Les litiges entre propriétaires et locataires sur la répartition des coûts de mise en conformité commencent à apparaître devant les tribunaux commerciaux. Faute de clause contractuelle précise, le juge tranche selon le droit commun du bail commercial, ce qui produit des résultats aléatoires pour les deux parties.

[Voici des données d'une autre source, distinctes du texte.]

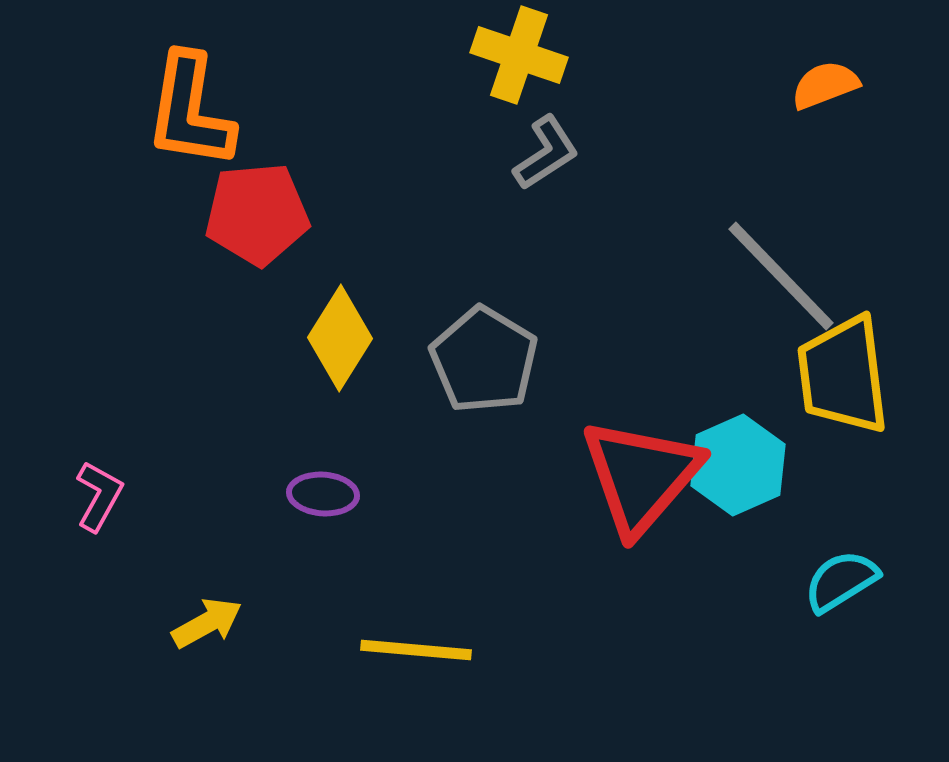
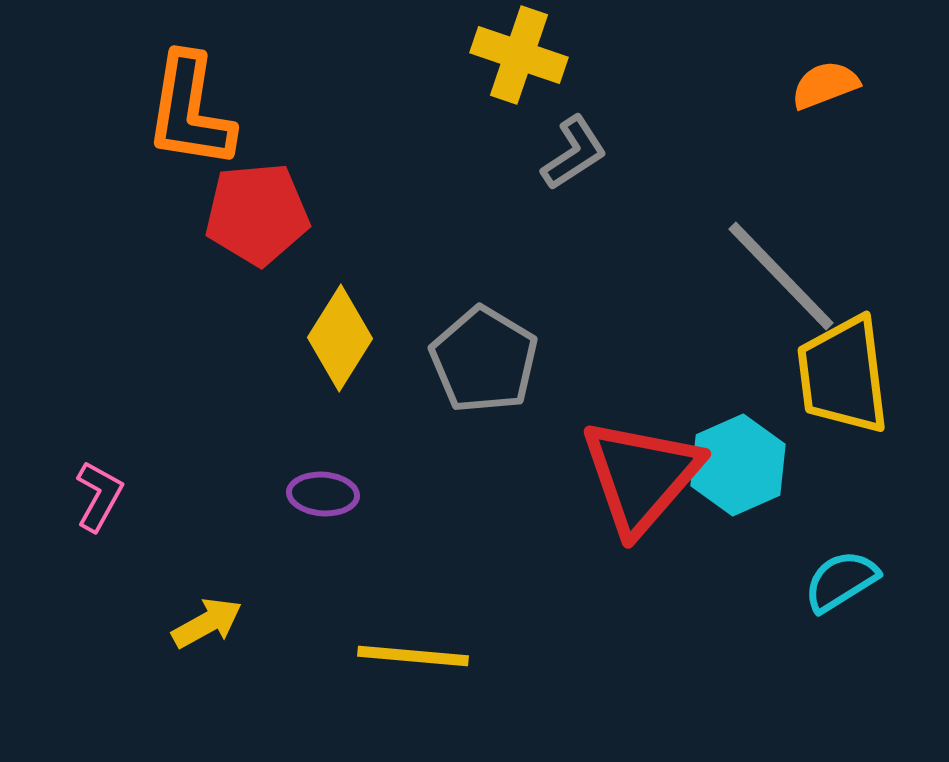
gray L-shape: moved 28 px right
yellow line: moved 3 px left, 6 px down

La prévention contractuelle reste la réponse la plus efficace à ce risque.
Mettre en place une stratégie de conformité durable
Se conformer au Décret tertiaire ne se résume pas à remplir un formulaire sur OPERAT. Une démarche sérieuse suppose un enchaînement d’étapes structurées, menées avec l’appui de professionnels compétents.

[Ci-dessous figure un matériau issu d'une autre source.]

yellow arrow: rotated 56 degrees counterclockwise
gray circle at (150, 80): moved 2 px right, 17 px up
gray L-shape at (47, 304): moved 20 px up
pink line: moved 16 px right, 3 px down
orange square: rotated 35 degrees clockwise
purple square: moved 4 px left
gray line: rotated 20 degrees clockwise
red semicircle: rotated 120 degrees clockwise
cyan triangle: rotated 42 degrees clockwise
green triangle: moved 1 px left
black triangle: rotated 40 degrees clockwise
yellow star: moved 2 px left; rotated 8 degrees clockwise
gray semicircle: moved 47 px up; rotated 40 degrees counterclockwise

- Réaliser un audit énergétique complet du bâtiment pour établir une consommation de référence fiable et choisir l’année de référence la plus favorable entre 2010 et 2019.
- Créer ou mettre à jour le compte OPERAT pour chaque bâtiment assujetti, en vérifiant l’exactitude des données déclarées (surface, catégorie d’activité, consommations annuelles).
- Faire réviser les baux commerciaux existants par un avocat spécialisé en droit immobilier afin d’insérer des clauses vertes adaptées aux obligations réglementaires.
- Établir un plan pluriannuel de travaux priorisant les actions à fort impact sur la consommation : isolation, remplacement des systèmes de chauffage et de climatisation, éclairage LED, gestion technique du bâtiment.
- Documenter chaque action réalisée avec des justificatifs datés (factures, rapports techniques, relevés de consommation), car la charge de la preuve repose sur l’assujetti en cas de contrôle préfectoral.
- Consulter régulièrement les ressources publiées par l’ADEME et vérifier les éventuelles modifications réglementaires sur Légifrance, le texte pouvant évoluer par arrêtés modificatifs.
Un point souvent négligé concerne les bâtiments anciens ou classés. Certains travaux d’isolation ou de remplacement de menuiseries peuvent se heurter à des contraintes patrimoniales imposées par les Architectes des Bâtiments de France. Dans ce cas, la réglementation prévoit des dérogations, mais elles doivent être demandées et documentées formellement. Un gestionnaire qui ne sollicite pas ces dérogations ne peut pas s’en prévaloir a posteriori face à l’administration.
La gouvernance interne mérite une attention particulière. Dans les grandes entreprises, la responsabilité de la conformité au Décret tertiaire doit être clairement attribuée à une direction identifiée : direction immobilière, direction RSE ou direction juridique. L’absence de pilote clairement désigné est l’une des causes les plus fréquentes de retard dans les déclarations. Nommer un référent réglementaire dédié, même à temps partiel, change radicalement la capacité d’une organisation à respecter ses échéances.
Rappel indispensable : les conseils présentés ici ont une portée générale. Seul un avocat spécialisé en droit immobilier ou en droit de l’énergie peut analyser la situation spécifique d’un bâtiment, d’un bail ou d’une copropriété et formuler des recommandations personnalisées. La complexité des interactions entre droit administratif, droit civil et réglementation environnementale rend le recours à un professionnel du droit non pas optionnel, mais nécessaire pour toute situation à enjeux.